(EXTRACTED DATA)

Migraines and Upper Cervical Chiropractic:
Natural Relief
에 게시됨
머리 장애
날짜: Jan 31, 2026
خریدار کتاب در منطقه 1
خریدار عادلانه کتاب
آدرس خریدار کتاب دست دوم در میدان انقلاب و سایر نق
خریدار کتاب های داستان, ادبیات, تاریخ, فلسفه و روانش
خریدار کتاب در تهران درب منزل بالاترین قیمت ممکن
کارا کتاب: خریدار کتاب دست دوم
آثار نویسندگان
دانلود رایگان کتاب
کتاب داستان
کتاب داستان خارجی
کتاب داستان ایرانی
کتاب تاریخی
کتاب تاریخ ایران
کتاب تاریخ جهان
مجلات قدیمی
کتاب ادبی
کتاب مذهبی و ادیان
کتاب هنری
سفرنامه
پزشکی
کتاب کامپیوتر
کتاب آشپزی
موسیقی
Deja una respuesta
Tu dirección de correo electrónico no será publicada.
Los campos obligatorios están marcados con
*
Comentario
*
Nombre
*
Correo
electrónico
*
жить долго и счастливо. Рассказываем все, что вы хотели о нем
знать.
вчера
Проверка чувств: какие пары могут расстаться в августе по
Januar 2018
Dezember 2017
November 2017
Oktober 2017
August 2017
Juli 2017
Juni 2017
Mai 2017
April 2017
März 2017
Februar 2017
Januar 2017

(End EXTRACTED DATA)

* **WHAT TO WORK ON**
In full and without error, retype the entries above.

* **REPLY TO THE TASK**
Migraines and Upper Cervical Chiropractic:
Natural Relief
에 게시됨
머리 장애
날짜: Jan 31, 2026
خریدار کتاب در منطقه 1
خریدار عادلانه کتاب
آدرس خریدار کتاب دست دوم در میدان انقلاب و سایر نق
خریدار کتاب های داستان, ادبیات, تاریخ, فلسفه و روانش
خریدار کتاب در تهران درب منزل بالاترین قیمت ممکن
کارا کتاب: خریدار کتاب دست دوم
آثار نویسندگان
دانلود رایگان کتاب
کتاب داستان
کتاب داستان خارجی
کتاب داستان ایرانی
کتاب تاریخی
کتاب تاریخ ایران
کتاب تاریخ جهان
مجلات قدیمی
کتاب ادبی
کتاب مذهبی و ادیان
کتاب هنری
سفرنامه
پزشکی
کتاب کامپیوتر
کتاب آشپزی
موسیقی
Deja una respuesta
Tu dirección de correo electrónico no será publicada.
Los campos obligatorios están marcados con
*
Comentario
*
Nombre
*
Correo
electrónico
*
жить долго и счастливо. Рассказываем все, что вы хотели о нем
знать.
вчера
Проверка чувств: какие пары могут расстаться в августе по
Januar 2018
Dezember 2017
November 2017
Oktober 2017
August 2017
Juli 2017
Juni 2017
Mai 2017
April 2017
März 2017
Februar 2017
Januar 2017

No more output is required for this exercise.